Chaos Engineering Summary (A practice I should adapt)

On 26th Dec 2022, I was at a chaos engineering software engineering event by a harness and it was a very cool topic.

Generally, in software development, developers and testers use testing tools like Jasmine, Mocha, and Selenium to test their product but in chaos engineering, you are talking way beyond.

Chaos Engineering is different from general unit tests or integration tests. It’s a process of testing massive systems for bugs, and failures in production.

Why in the world someone would like to fail their system?

Because, once you get to know the failures, you put the effort into fixing them and making the system resilient.

Chaos engineering isn’t something that can be done with 1 man, it requires the dev team, test team, DevOps, and sometimes management to be present to test the application.

Companies like Intuit, which owns Mailchimp, Credit Karma, QuickBooks, and a list of popular products use chaos engineering to test their application.

The funny part of this test is, that the real test is done in production.

Sounds scary? I felt the same.

So what really happens in the chaos engineering test?

Well, the test can be as simple as disconnecting the network, to deleting a complete node (server) from the cluster. It can also be a memory injection or network attack.

Chaos engineering is generally done with very predefined resources, a list of attacks and expected results, and with control to roll back the changes if something goes wrong.

That means that all chaos engineering events are not the same things are predefined and expectations are very clearly defined.

What is Gameday?

Gameday is the day chaos engineering is executed on production. The test is also generally done in a staging network.

Who presented at the event?

  1. An IBM Presentation

An IBM senior tech employee presented the best practices to do chaos engineering

2. A friend present

A community friend of mine Avinash who works with Delloite as a DevOps Engineer presented.

avinash upadhyay devops delloite
Avinash Upadhyay presenting a talk on API resiliency

3. I met Prithvi

I also met Prithvi Raj, who is the technical community manager at harness.

Prithvi Raj, Technical community manager of Harness
Prithvi Raj, Technical community manager of Harness

He invited me to be part of an upcoming event Chaos Carnival which will basically be around Building Resiliency though Chaos Engineering. The event will be virtual and free for everyone.

 

Some resources I captured, at the event which I think I will likely be using in the future! I will ask Prithvi to share the digital version, and link.

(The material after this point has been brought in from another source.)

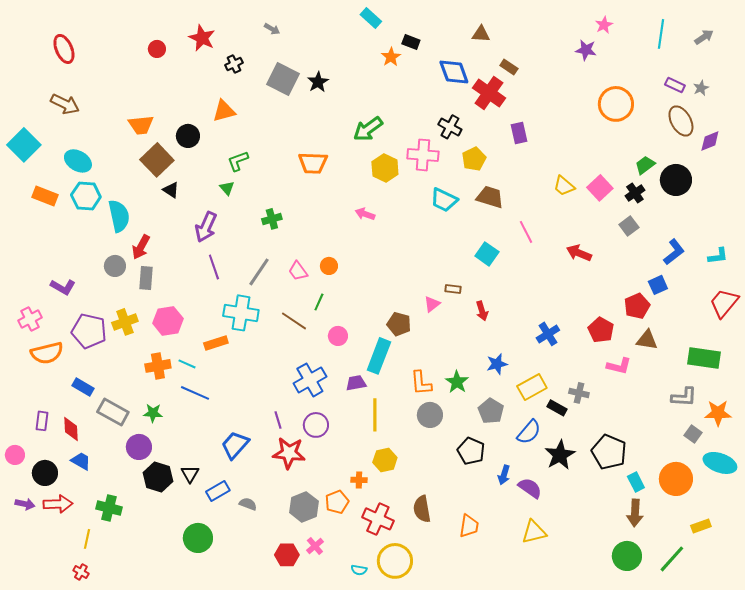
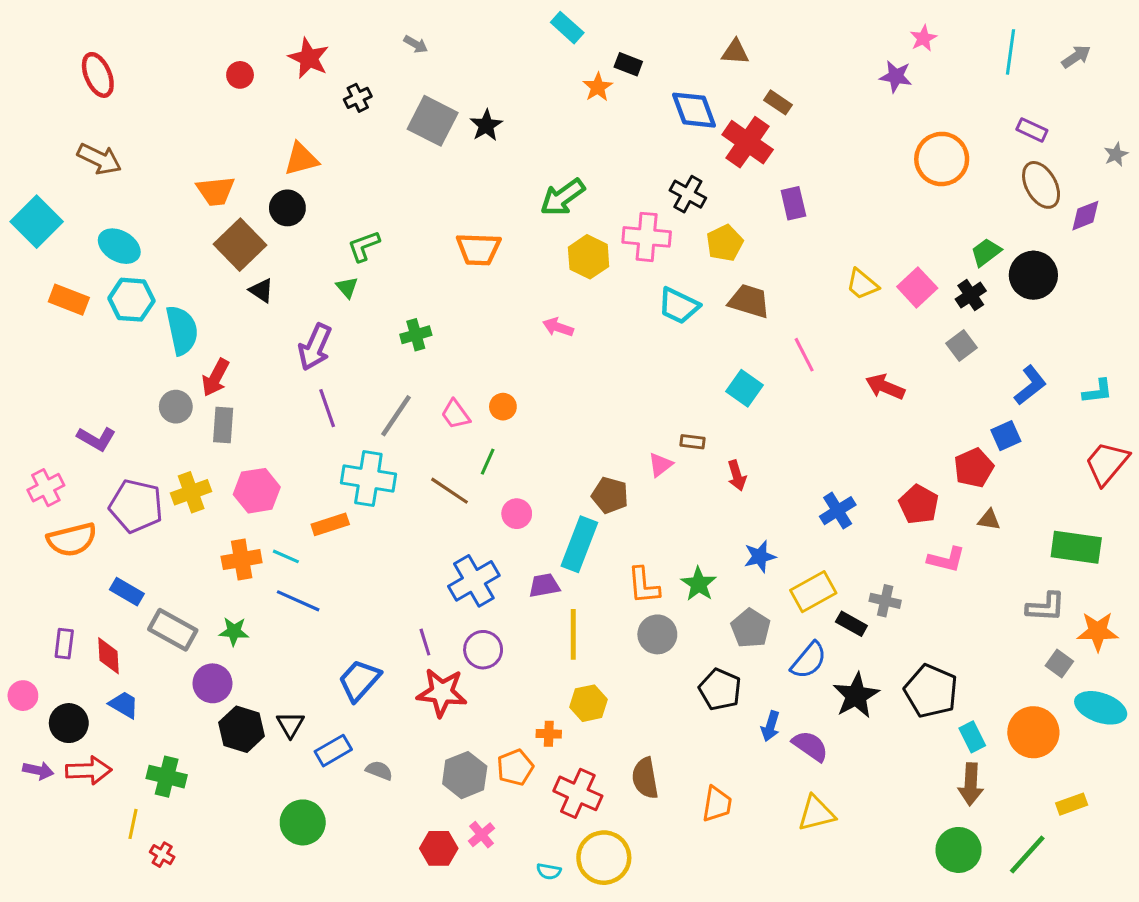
gray star: (701, 88) -> (1116, 154), moved
orange triangle: (224, 111) -> (301, 159), moved
brown triangle: (647, 340) -> (989, 520), size x0.7
red cross: (81, 572) -> (162, 855), moved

  1. chaos engineering gameday checklist
chaos engineering gameday checklist
chaos engineering gameday checklist

2. chaos engineering gameday Outcome and action plan

chaos engineering gameday Outcome and action plan

tools and framework for chaos engineering

BTW, Harness is an Indian company based in Bangalore. Most of their products and open source companies including big tech including IBM, Intuit, and of course small companies use the product to do chaos engineering.

How is harness sued for chaos engineering? 

The Litmus Chaos (by a harness) is basically a software package that is installed in a Linux OS and connects with all its child nodes.

if you have a K8s(Kubernetes) cluster, you will be able to install “harness client” on all the child servers and do your test.

 

Who writes the test code to do chaos engineering for litmus? 

Once Litmus Chaos is installed, you will have access to the Litmus templates that are freely available. From network tests to memory manipulation, and node killing to shutting down the whole cluster, they have covered most of the common use cases.

In case your use case doesn’t exist, you can write your own code, which is mostly YAML, and run custom test cases.

For example: If you want to test the network resilience of your backend API, then you can simply create a “network regression testing” chaos engineering project, run the test and get the result without writing any line of code. You can write code, mostly YAML if you want to but you don’t really need to if you have something like litmus. Litmus is open source and anyone can download for free and use it, or modify and use it.

 

Just for the sake of fun, can I do chaos engineering on my laptop?

Yes, you can. In fact, there was a small demo at the event where they showcased the product and it was quite fun watching it. The demo was a test on an e-commerce app to test the service reliability on a small e-commerce project and everything was running on localhost on a MacBook.

What does Harness and what do they do? 

The harness is an Indian software company based in Bangalore that contributes a lot to the open-source community. They very a very cool product portfolio to do CI CD pipeline, and litmus to do chaos engineering. There are products and open source and anyone can download and use them for free.

Can a startup do chaos engineering to test its product? 

It depends on the resources you have. If you have a big team, and your tech is big that can really impact people.

For people who just have a WordPress website, you don’t need chaos engineering. Although, you can do that too.

I will be requesting the community lead to share the full dock and digital version of the presentation as I think it will be a good resource to refer back to.

 

Do I write blogs on all the events I go to? 

No, only the ones that are interesting to me.

 

How can I attend meetups like these and on software engineering?

To know events, just go to meetup.com and search for your interest.

I live in Bangalore and it’s a quite happening place. But if you live remotely, you can join virtual meets, ie: Chaos Carnival, and have fun.

 

Note: This is not a sponsored post. I have written this with my interest to refer back to the community.